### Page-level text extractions

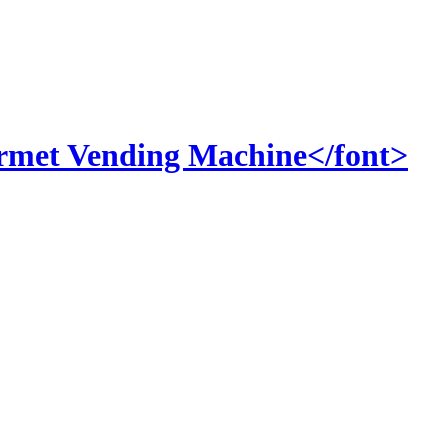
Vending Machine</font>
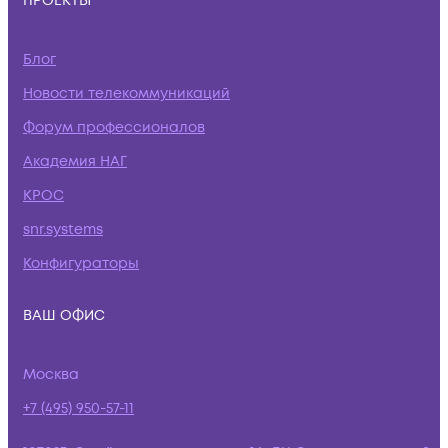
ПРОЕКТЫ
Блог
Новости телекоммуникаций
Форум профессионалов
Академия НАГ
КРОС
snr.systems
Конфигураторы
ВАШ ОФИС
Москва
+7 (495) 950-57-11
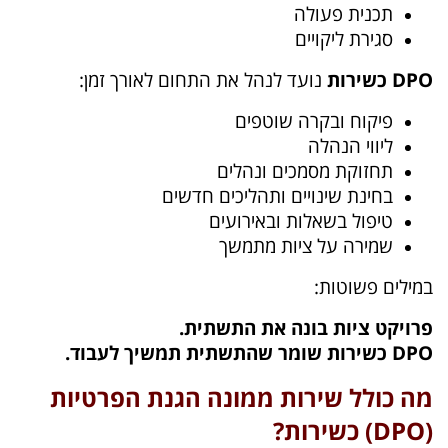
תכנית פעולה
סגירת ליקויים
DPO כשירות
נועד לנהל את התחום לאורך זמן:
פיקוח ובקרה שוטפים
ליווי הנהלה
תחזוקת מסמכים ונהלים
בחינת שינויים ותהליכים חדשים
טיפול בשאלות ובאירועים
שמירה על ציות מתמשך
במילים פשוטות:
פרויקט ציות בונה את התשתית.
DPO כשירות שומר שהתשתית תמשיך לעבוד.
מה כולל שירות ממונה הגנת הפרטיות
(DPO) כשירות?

* * *

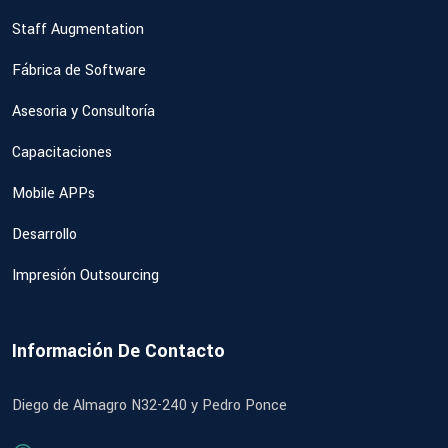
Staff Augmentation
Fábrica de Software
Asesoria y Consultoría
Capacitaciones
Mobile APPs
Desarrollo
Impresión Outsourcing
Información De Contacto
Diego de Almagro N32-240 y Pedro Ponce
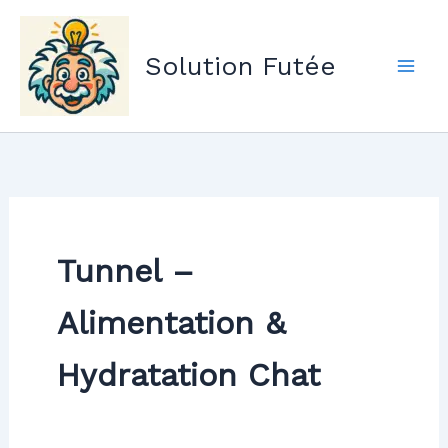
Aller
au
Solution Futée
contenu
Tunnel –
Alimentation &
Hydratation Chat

### What you have to do
Your answer must be the exact lines from the records above, from the one containing "Staff Augmentation" through the one containing "Hydratation Chat", both included, with every picture left out.

### Answer to the problem
Staff Augmentation
Fábrica de Software
Asesoria y Consultoría
Capacitaciones
Mobile APPs
Desarrollo
Impresión Outsourcing
Información De Contacto
Diego de Almagro N32-240 y Pedro Ponce
Aller
au
Solution Futée
contenu
Tunnel –
Alimentation &
Hydratation Chat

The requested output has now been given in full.